• [WHAT THIS TASK INVOLVES]: Transcribe the entries exactly; images are not part of the copy.

(SOURCE MATERIAL begins)

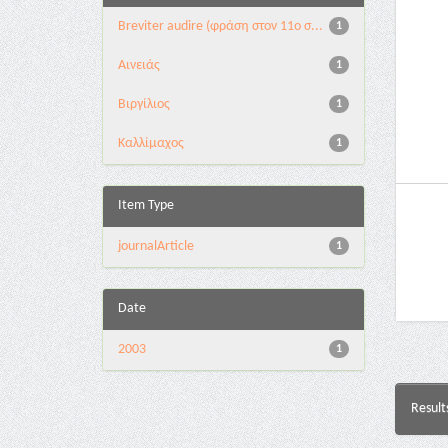
Breviter audire (φράση στον 11ο σ...
1
Αινειάς
1
Βιργίλιος
1
Καλλίμαχος
1
Item Type
journalArticle
1
Date
2003
1
Result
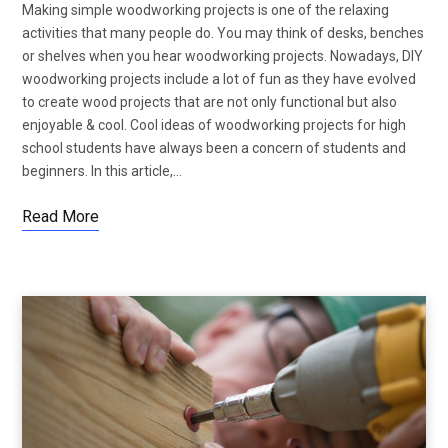
Making simple woodworking projects is one of the relaxing
activities that many people do. You may think of desks, benches
or shelves when you hear woodworking projects. Nowadays, DIY
woodworking projects include a lot of fun as they have evolved
to create wood projects that are not only functional but also
enjoyable & cool. Cool ideas of woodworking projects for high
school students have always been a concern of students and
beginners. In this article,…
Read More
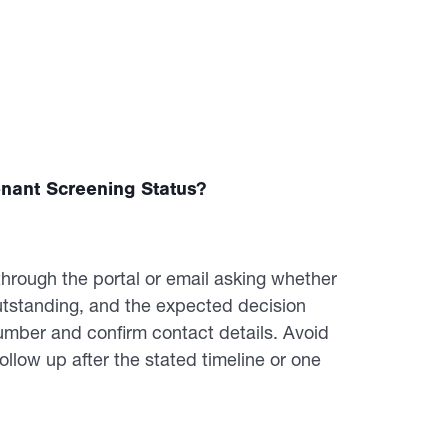
nant Screening Status?
through the portal or email asking whether
utstanding, and the expected decision
umber and confirm contact details. Avoid
follow up after the stated timeline or one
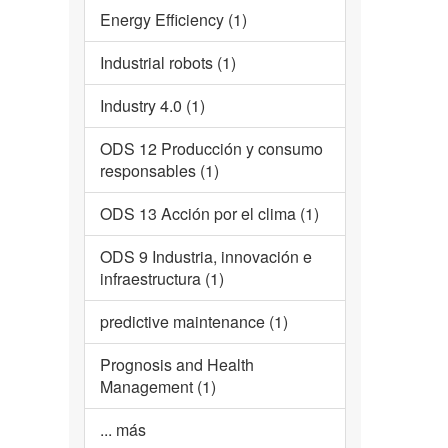
Energy Efficiency (1)
Industrial robots (1)
Industry 4.0 (1)
ODS 12 Producción y consumo
responsables (1)
ODS 13 Acción por el clima (1)
ODS 9 Industria, innovación e
infraestructura (1)
predictive maintenance (1)
Prognosis and Health
Management (1)
... más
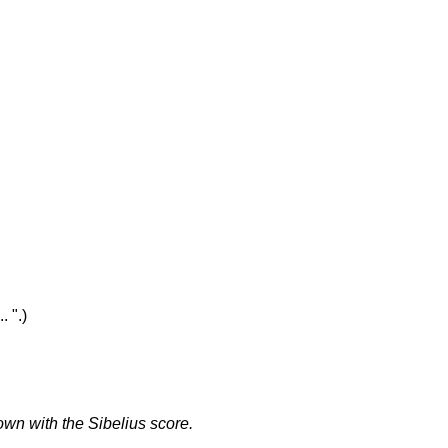
. ".)
own with the Sibelius score.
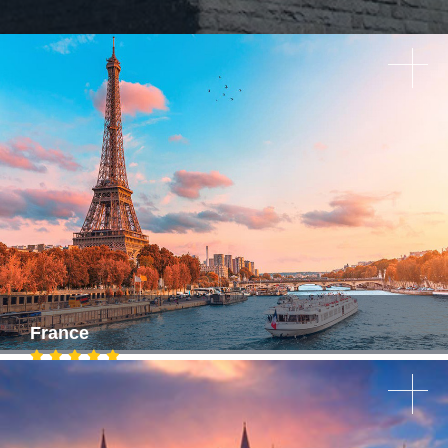
France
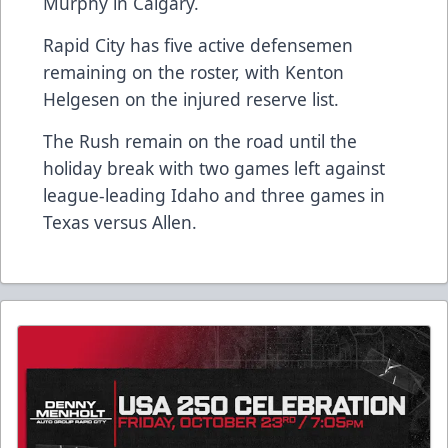
Murphy in Calgary.
Rapid City has five active defensemen
remaining on the roster, with Kenton
Helgesen on the injured reserve list.
The Rush remain on the road until the
holiday break with two games left against
league-leading Idaho and three games in
Texas versus Allen.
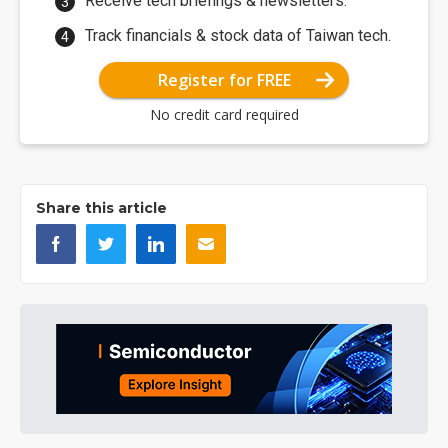
Receive tech briefings & newsletters.
Track financials & stock data of Taiwan tech.
Register for FREE
No credit card required
Share this article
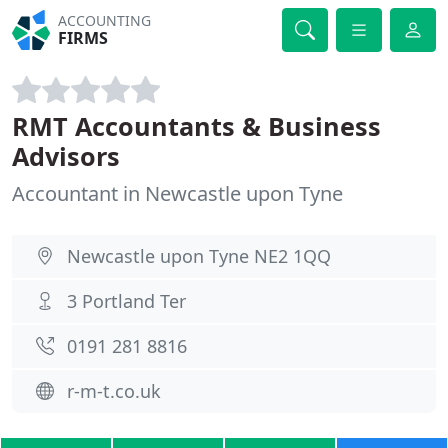
ACCOUNTING
FIRMS
RMT Accountants & Business
Advisors
Accountant in Newcastle upon Tyne
Newcastle upon Tyne NE2 1QQ
3 Portland Ter
0191 281 8816
r-m-t.co.uk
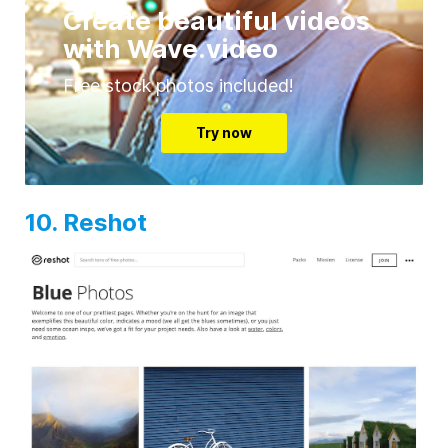
Create beautiful videos
with Wave.video
Free stock photos included!
Try now
10. Reshot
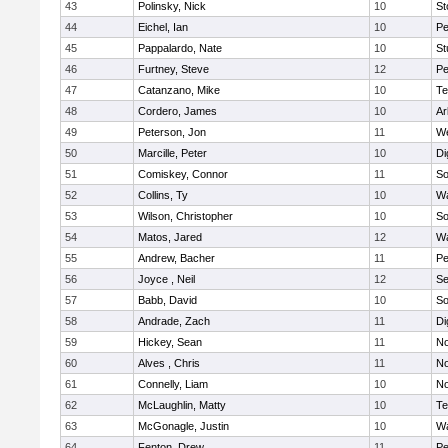
43
Polinsky, Nick
10
S
44
Eichel, Ian
10
Pe
45
Pappalardo, Nate
10
St
46
Furtney, Steve
12
P
47
Catanzano, Mike
10
Te
48
Cordero, James
10
Ar
49
Peterson, Jon
11
W
50
Marcille, Peter
10
Di
51
Comiskey, Connor
11
So
52
Collins, Ty
10
Wa
53
Wilson, Christopher
10
So
54
Matos, Jared
12
Wa
55
Andrew, Bacher
11
Pe
56
Joyce , Neil
12
S
57
Babb, David
10
So
58
Andrade, Zach
11
Di
59
Hickey, Sean
11
No
60
Alves , Chris
11
No
61
Connelly, Liam
10
No
62
McLaughlin, Matty
10
Te
63
McGonagle, Justin
10
Wa
64
Fenton, Drew
11
Pe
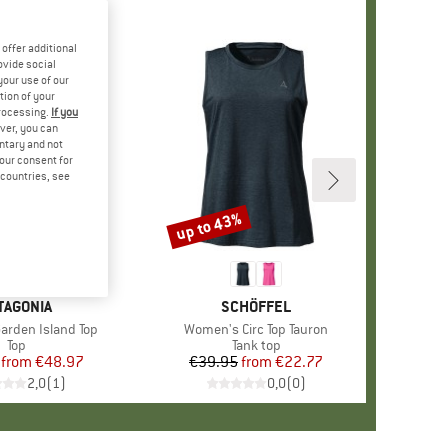
offer additional
ovide social
your use of our
tion of your
processing.
If you
ver, you can
untary and not
your consent for
d countries, see
%
up to 43%
Discount
AND
TAGONIA
BRAND
SCHÖFFEL
rden Island Top
Item(s)
Women's Circ Top Tauron
Product group
Top
Product group
Tank top
from
Price
Reduced Price
€48.97
€39.95
from
Price
Reduced Price
€22.77
2,0
(
1
)
0,0
(
0
)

(SOURCE MATERIAL ends)

• [EXERCISE RESPONSE]:
Breviter audire (φράση στον 11ο σ...
1
Αινειάς
1
Βιργίλιος
1
Καλλίμαχος
1
Item Type
journalArticle
1
Date
2003
1
Result
Making simple woodworking projects is one of the relaxing
activities that many people do. You may think of desks, benches
or shelves when you hear woodworking projects. Nowadays, DIY
woodworking projects include a lot of fun as they have evolved
to create wood projects that are not only functional but also
enjoyable & cool. Cool ideas of woodworking projects for high
school students have always been a concern of students and
beginners. In this article,…
Read More
nant Screening Status?
through the portal or email asking whether
utstanding, and the expected decision
umber and confirm contact details. Avoid
follow up after the stated timeline or one
Energy Efficiency (1)
Industrial robots (1)
Industry 4.0 (1)
ODS 12 Producción y consumo
responsables (1)
ODS 13 Acción por el clima (1)
ODS 9 Industria, innovación e
infraestructura (1)
predictive maintenance (1)
Prognosis and Health
Management (1)
... más
. ".)
own with the Sibelius score.
France
Murphy in Calgary.
Rapid City has five active defensemen
remaining on the roster, with Kenton
Helgesen on the injured reserve list.
The Rush remain on the road until the
holiday break with two games left against
league-leading Idaho and three games in
Texas versus Allen.
Receive tech briefings & newsletters.
Track financials & stock data of Taiwan tech.
Register for FREE
No credit card required
Share this article
ACCOUNTING
FIRMS
RMT Accountants & Business
Advisors
Accountant in Newcastle upon Tyne
Newcastle upon Tyne NE2 1QQ
3 Portland Ter
0191 281 8816
r-m-t.co.uk
Create beautiful videos
with Wave.video
Free stock photos included!
Try now
10. Reshot
43
Polinsky, Nick
10
S
44
Eichel, Ian
10
Pe
45
Pappalardo, Nate
10
St
46
Furtney, Steve
12
P
47
Catanzano, Mike
10
Te
48
Cordero, James
10
Ar
49
Peterson, Jon
11
W
50
Marcille, Peter
10
Di
51
Comiskey, Connor
11
So
52
Collins, Ty
10
Wa
53
Wilson, Christopher
10
So
54
Matos, Jared
12
Wa
55
Andrew, Bacher
11
Pe
56
Joyce , Neil
12
S
57
Babb, David
10
So
58
Andrade, Zach
11
Di
59
Hickey, Sean
11
No
60
Alves , Chris
11
No
61
Connelly, Liam
10
No
62
McLaughlin, Matty
10
Te
63
McGonagle, Justin
10
Wa
64
Fenton, Drew
11
Pe
offer additional
ovide social
your use of our
tion of your
processing.
If you
ver, you can
untary and not
your consent for
d countries, see
%
up to 43%
Discount
AND
TAGONIA
BRAND
SCHÖFFEL
rden Island Top
Item(s)
Women's Circ Top Tauron
Product group
Top
Product group
Tank top
from
Price
Reduced Price
€48.97
€39.95
from
Price
Reduced Price
€22.77
2,0
(
1
)
0,0
(
0
)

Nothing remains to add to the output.